Assigned task:
Stop after the line with "l'histoire cubaine, elle imprèg". Up to that point, output every line of the listing below exactly from the first one onward, skipping pictures.

★ ★ ★ ★ ★

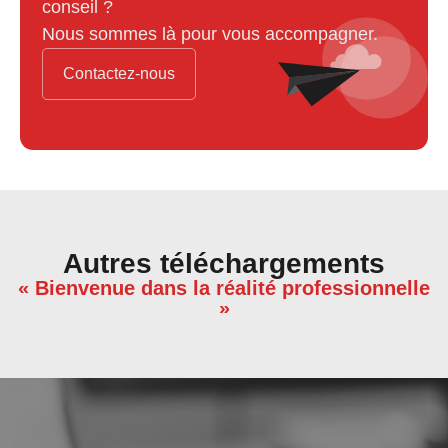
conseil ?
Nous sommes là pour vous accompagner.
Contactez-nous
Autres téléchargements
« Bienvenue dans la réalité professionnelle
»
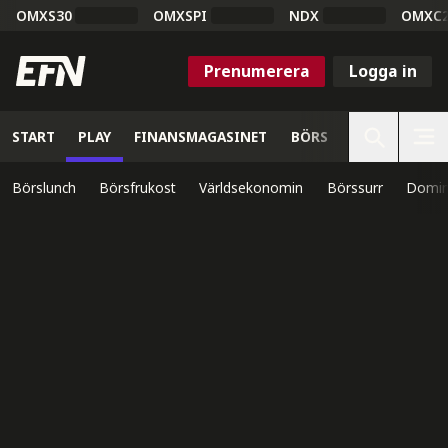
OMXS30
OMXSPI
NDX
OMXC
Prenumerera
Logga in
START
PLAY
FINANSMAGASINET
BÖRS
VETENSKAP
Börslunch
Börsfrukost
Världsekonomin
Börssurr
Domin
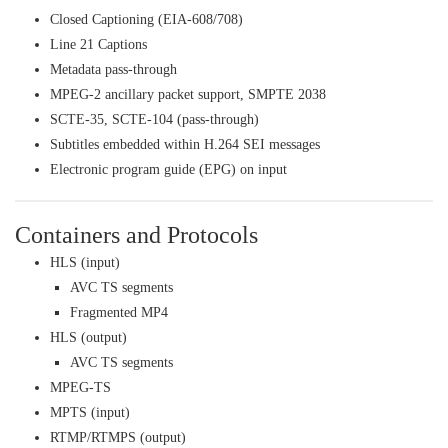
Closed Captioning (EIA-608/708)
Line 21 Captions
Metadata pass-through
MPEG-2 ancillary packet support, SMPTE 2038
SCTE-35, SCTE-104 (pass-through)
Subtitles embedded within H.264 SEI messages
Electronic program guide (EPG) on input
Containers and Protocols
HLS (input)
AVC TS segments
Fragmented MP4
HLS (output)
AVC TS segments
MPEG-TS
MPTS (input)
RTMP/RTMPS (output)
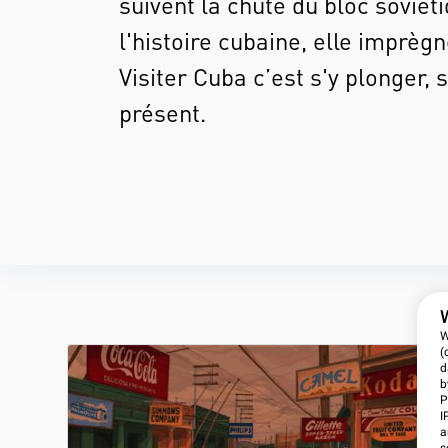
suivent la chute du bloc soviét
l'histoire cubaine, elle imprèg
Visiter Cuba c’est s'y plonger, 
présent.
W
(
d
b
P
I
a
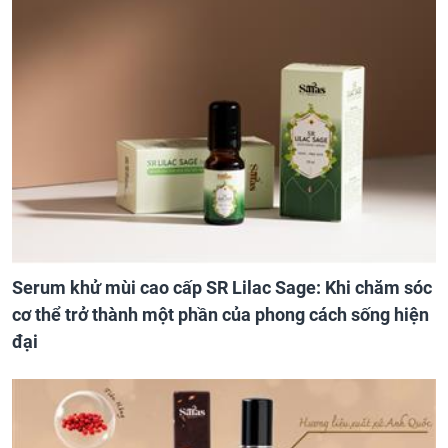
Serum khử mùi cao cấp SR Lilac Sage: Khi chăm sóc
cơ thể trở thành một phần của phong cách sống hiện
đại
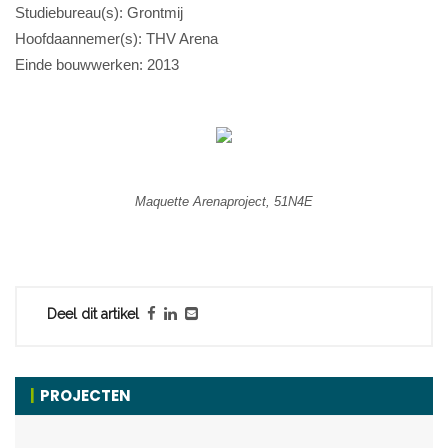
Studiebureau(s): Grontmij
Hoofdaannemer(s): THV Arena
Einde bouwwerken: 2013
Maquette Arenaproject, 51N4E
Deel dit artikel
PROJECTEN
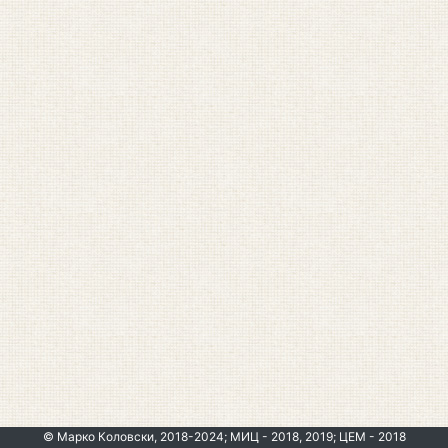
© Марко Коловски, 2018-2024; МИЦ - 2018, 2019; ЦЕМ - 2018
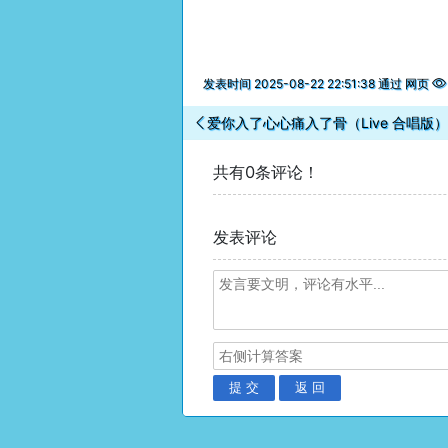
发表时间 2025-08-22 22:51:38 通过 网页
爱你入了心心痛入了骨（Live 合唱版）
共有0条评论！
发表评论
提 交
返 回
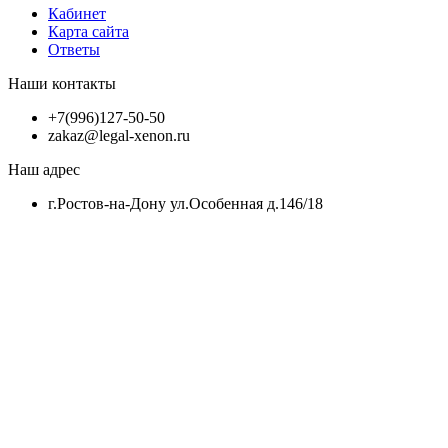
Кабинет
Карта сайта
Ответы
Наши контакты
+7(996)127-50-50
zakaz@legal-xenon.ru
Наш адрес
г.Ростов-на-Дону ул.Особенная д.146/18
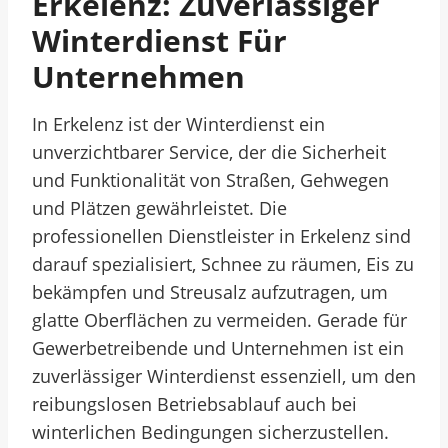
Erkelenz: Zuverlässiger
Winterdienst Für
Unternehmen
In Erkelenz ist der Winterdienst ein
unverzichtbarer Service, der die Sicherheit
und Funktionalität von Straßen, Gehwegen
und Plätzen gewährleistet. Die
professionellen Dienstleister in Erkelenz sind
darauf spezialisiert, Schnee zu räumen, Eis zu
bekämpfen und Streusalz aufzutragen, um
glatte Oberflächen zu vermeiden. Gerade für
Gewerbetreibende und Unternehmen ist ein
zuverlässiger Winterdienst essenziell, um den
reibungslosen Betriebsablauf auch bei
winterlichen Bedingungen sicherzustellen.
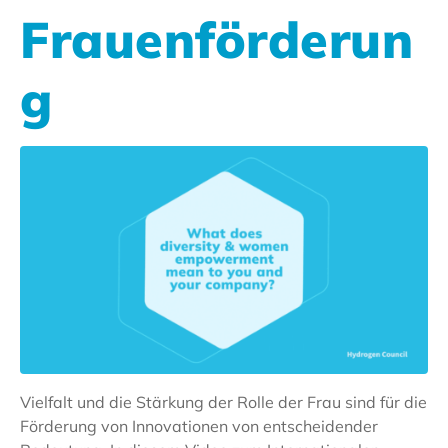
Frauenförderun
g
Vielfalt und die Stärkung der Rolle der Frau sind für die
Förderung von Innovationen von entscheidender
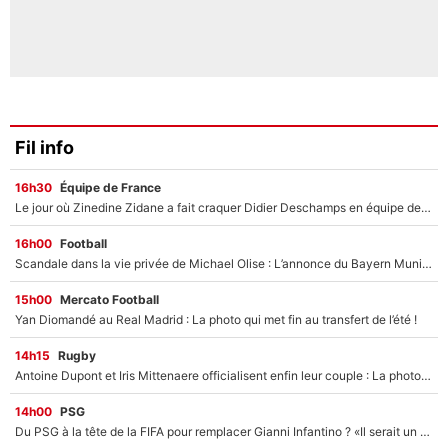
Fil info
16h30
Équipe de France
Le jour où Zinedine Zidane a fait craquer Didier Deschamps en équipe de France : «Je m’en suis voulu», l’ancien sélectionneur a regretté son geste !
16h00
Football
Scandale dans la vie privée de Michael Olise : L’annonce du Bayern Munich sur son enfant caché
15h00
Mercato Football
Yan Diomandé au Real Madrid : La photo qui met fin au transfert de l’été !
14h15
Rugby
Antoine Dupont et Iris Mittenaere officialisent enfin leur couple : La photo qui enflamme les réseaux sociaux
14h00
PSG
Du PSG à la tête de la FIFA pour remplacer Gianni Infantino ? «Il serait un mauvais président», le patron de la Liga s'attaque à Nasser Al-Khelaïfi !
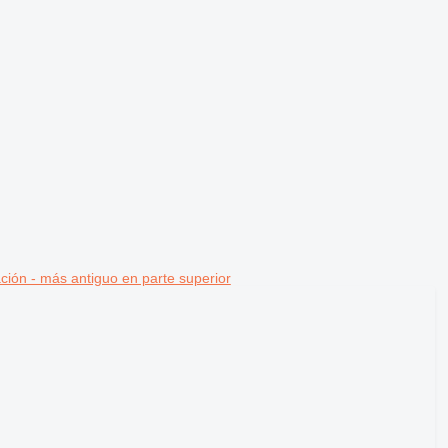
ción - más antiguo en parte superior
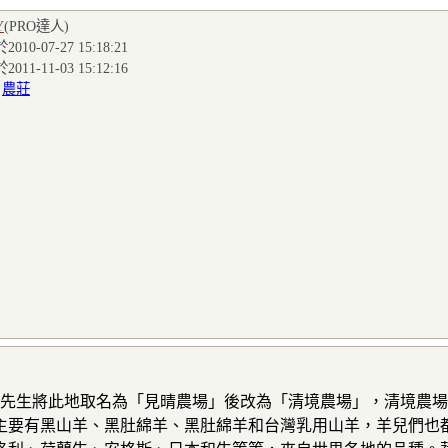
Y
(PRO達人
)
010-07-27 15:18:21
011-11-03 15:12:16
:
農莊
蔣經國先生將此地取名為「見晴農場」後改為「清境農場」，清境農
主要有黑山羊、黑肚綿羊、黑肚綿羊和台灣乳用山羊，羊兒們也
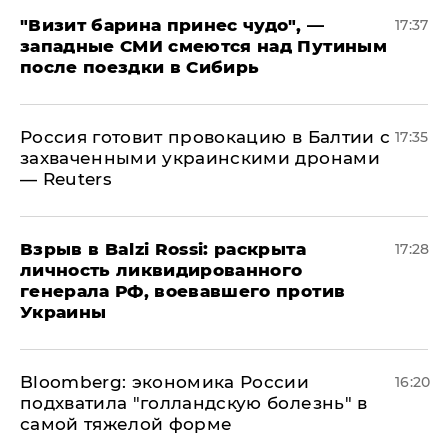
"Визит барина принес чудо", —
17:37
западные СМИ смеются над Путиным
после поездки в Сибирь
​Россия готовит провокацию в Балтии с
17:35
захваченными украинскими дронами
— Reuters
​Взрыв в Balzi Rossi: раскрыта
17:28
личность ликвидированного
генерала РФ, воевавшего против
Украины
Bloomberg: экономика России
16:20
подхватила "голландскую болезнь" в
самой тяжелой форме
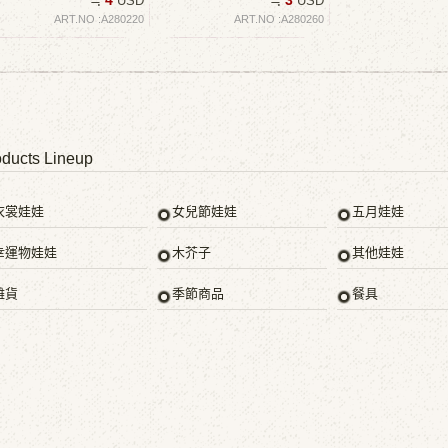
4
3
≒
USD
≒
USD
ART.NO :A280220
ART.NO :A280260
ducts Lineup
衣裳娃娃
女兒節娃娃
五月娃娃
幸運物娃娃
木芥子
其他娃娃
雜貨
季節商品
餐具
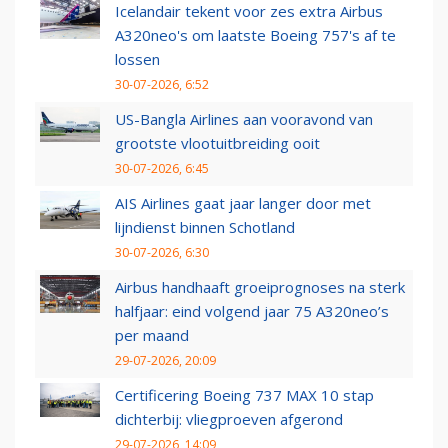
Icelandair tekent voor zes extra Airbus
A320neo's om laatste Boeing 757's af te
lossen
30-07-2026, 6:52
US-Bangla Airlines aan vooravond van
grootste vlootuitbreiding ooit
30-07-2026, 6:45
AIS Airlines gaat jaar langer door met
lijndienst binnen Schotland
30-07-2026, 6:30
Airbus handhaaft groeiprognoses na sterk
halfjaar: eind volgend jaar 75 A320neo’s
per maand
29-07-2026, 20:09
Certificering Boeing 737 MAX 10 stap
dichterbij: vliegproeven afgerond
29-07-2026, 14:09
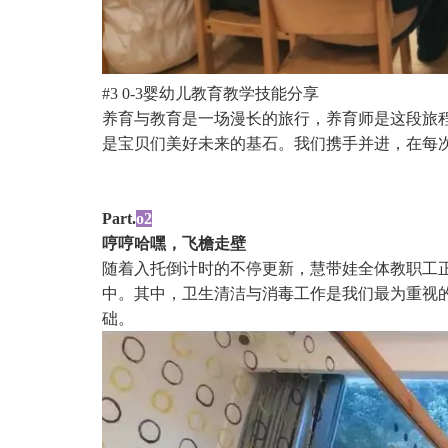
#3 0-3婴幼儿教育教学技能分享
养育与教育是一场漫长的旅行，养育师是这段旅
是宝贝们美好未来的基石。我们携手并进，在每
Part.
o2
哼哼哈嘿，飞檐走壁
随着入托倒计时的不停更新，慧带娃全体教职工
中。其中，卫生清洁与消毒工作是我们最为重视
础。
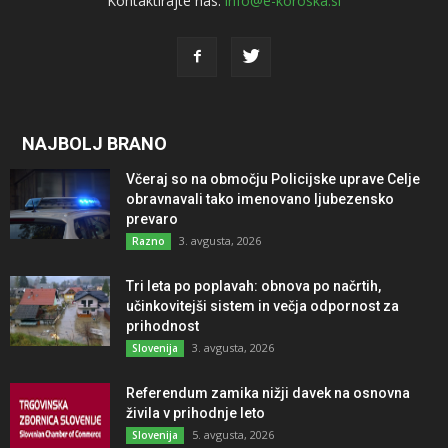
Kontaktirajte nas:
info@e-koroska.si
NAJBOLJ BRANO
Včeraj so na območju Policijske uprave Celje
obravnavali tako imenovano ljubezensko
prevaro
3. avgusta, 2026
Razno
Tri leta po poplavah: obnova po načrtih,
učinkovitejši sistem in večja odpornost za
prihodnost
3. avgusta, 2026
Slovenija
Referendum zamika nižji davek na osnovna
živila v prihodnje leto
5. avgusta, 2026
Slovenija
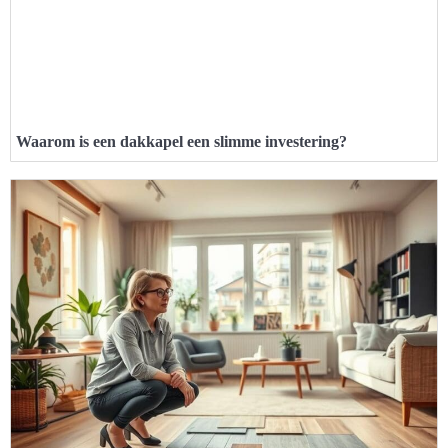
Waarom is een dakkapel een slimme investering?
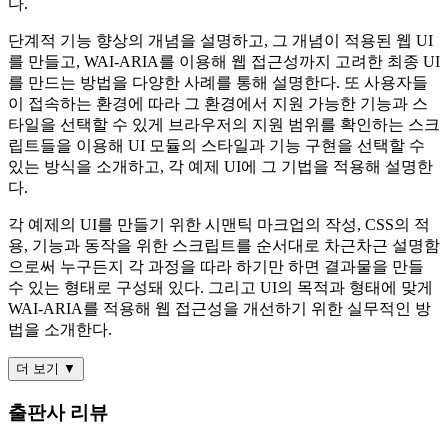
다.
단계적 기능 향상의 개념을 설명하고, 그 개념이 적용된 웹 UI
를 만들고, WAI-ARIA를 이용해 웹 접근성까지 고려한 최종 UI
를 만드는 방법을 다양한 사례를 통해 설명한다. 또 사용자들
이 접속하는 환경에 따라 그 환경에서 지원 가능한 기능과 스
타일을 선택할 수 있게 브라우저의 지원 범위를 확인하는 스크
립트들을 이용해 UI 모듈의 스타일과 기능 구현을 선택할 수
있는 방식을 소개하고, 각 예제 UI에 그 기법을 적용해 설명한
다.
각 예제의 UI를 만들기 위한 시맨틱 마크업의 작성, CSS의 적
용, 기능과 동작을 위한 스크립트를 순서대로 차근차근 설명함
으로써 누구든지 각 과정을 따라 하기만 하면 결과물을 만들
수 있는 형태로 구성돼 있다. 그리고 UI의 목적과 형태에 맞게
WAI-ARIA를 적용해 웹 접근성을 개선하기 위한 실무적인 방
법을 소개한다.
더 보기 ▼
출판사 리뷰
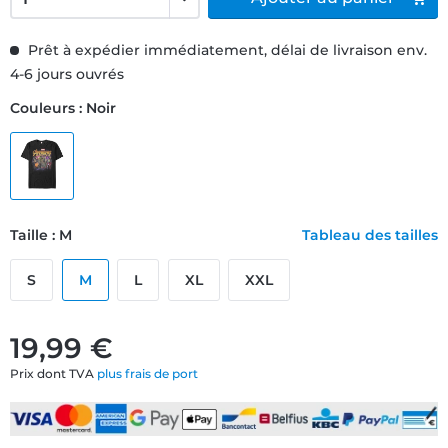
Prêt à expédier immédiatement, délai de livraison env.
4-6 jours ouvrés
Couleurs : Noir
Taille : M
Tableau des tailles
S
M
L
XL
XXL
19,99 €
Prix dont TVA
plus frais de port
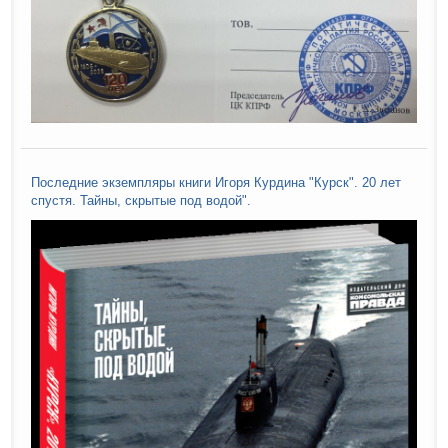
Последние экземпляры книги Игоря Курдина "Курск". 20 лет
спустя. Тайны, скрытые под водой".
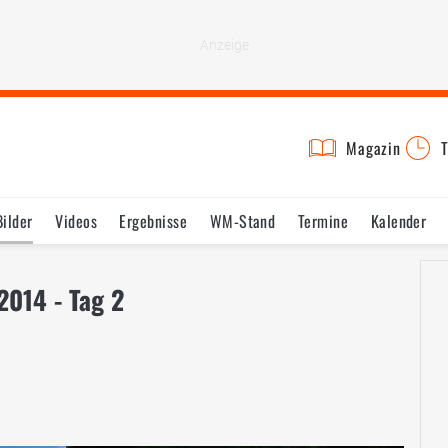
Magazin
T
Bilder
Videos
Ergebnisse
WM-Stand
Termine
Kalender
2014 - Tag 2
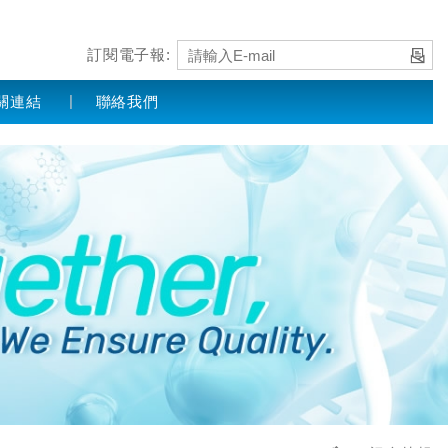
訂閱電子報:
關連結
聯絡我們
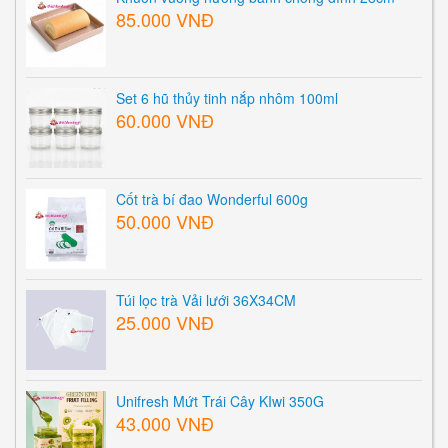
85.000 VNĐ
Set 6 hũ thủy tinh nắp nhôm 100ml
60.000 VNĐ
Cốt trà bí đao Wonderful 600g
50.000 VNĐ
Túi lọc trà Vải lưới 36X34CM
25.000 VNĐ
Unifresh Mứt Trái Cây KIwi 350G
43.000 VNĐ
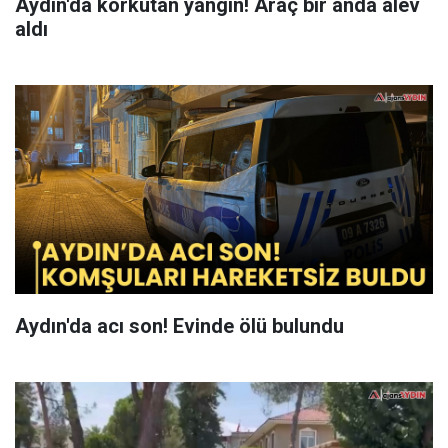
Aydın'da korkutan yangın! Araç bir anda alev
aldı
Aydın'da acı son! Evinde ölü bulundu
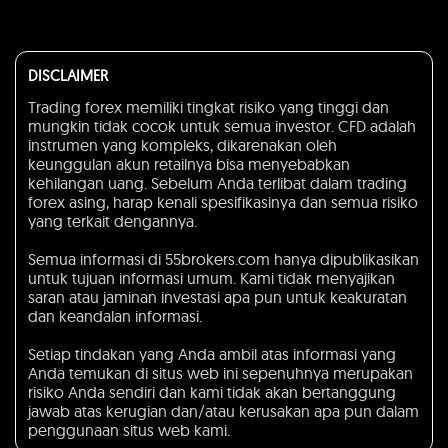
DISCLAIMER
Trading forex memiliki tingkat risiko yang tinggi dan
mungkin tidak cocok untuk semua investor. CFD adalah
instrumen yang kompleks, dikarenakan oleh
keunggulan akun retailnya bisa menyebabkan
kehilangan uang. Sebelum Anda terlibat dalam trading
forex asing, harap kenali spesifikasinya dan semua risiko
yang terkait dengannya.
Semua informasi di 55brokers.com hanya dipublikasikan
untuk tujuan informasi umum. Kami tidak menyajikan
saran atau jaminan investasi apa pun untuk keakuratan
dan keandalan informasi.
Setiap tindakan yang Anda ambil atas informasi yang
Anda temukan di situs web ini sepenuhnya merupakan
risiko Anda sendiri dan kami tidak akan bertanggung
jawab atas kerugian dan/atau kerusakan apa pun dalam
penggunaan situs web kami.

★ ★ ★ ★ ★

Exercise solution:
conseil ?
Nous sommes là pour vous accompagner.
Contactez-nous
Autres téléchargements
« Bienvenue dans la réalité professionnelle
»
OMXS30
OMXSPI
NDX
OMXC
Prenumerera
Logga in
START
PLAY
FINANSMAGASINET
BÖRS
VETENSKAP
Börslunch
Börsfrukost
Världsekonomin
Börssurr
Domin
Closed Captioning (EIA-608/708)
Line 21 Captions
Metadata pass-through
MPEG-2 ancillary packet support, SMPTE 2038
SCTE-35, SCTE-104 (pass-through)
Subtitles embedded within H.264 SEI messages
Electronic program guide (EPG) on input
Containers and Protocols
HLS (input)
AVC TS segments
Fragmented MP4
HLS (output)
AVC TS segments
MPEG-TS
MPTS (input)
RTMP/RTMPS (output)
suivent la chute du bloc soviét
l'histoire cubaine, elle imprèg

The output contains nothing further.